Huston's supporting role as the editor of an upscale men's magazine in the British indie "How to Lose Friends and Alienate People" (2008) fared well in the U.K., while his follow-up starring role in an adaptation of Leo Tolstoy's "The Kreutzer Sonata" (2008) was only screened at the Edinburgh Film Festival that summer. However the actor found a wide audience for his role as William Stryker in the highly anticipated prequel "X-Men Origins: Wolverine" (2009), in which he essayed the younger version of the character played by Brian Cox in "X-Men: The Last Stand" (2006).
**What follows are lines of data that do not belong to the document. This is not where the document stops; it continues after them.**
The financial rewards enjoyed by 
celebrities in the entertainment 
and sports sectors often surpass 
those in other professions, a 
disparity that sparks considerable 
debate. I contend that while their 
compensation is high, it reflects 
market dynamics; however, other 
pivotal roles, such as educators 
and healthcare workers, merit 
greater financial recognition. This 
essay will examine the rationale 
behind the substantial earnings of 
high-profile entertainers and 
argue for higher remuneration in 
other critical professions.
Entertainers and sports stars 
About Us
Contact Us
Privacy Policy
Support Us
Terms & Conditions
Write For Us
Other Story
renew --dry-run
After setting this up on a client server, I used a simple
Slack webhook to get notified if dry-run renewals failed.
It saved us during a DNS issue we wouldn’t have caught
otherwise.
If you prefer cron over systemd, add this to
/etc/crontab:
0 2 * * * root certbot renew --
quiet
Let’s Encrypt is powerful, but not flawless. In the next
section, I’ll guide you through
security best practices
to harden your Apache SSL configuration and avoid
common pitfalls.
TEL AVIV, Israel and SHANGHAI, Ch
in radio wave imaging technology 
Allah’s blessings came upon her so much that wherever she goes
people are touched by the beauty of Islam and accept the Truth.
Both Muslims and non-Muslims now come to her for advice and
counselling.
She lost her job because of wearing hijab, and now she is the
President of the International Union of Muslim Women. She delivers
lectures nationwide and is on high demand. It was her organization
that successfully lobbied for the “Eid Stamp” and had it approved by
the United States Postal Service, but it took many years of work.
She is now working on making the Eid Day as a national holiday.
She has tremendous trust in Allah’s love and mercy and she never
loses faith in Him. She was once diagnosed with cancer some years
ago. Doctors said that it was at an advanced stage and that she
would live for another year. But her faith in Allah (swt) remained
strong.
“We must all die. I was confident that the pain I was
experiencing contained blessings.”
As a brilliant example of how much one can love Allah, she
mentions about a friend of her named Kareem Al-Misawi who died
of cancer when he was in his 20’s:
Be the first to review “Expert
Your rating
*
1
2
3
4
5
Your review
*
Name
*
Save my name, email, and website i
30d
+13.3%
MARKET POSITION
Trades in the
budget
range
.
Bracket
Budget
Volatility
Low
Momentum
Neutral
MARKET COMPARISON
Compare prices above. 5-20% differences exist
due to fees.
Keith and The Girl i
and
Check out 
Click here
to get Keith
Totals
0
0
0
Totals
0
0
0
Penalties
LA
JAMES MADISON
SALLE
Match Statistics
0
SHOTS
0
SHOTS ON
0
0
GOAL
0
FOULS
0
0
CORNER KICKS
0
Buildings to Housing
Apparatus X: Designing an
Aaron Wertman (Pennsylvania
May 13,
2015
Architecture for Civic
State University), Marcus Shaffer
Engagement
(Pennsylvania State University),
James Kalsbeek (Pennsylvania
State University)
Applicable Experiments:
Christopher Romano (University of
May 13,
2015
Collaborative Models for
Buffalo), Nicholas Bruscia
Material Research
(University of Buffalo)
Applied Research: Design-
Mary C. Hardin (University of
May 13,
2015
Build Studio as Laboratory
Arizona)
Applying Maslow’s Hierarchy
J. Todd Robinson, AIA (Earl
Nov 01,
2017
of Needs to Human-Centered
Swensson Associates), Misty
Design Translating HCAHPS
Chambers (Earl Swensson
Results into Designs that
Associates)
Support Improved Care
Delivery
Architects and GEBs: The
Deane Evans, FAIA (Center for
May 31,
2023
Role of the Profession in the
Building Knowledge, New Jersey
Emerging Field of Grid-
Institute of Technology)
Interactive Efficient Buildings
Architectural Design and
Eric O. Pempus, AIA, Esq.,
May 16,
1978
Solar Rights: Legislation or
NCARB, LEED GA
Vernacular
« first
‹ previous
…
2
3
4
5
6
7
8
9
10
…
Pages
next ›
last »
Following a supporting role in "Boogie Woogie" (2009), a send-up of the London art scene, Huston kept his toehold in the action world with "Laundry Warrior" (2009), about an Asian warrior hiding out in the American West, and appeared alongside Mel Gibson and Ray Winstone in an adaptation of the BBC series "Edge of Darkness" (2009).

After portraying Greek god of the sea Poseidon opposite Liam Neeson in "Clash of the Titans" (2010) - a role he reprised for the sequel "Wrath of the Titans" (2012) - Huston played the flamboyant attorney to Jack Kevorkian (Al Pacino) in Barry Levinson's acclaimed cable film "You Don't Know Jack" (HBO, 2010). He went on to play King Richard the Lionheart to Russell Crowe's "Robin Hood" (2010), before turning to the small screen to portray fictional mobster Ben "The Butcher" Diamond on the acclaimed cable series "Magic City" (Starz, 2012- ). As fans were awaiting the second season of his new series, Huston had a supporting role in "Hitchcock" (2012), a showbiz biopic about Alfred Hitchcock (Anthony Hopkins) and the difficulties he had making "Psycho" (1960). The film also starred Helen Mirren as Hitchcock's wife, Alma Reville, Scarlett Johansson as Janet Leigh and James D'Arcy as Anthony Perkins. He closed out the year with a Golden Globe nod for Best Supporting Actor for his work on "Magic City."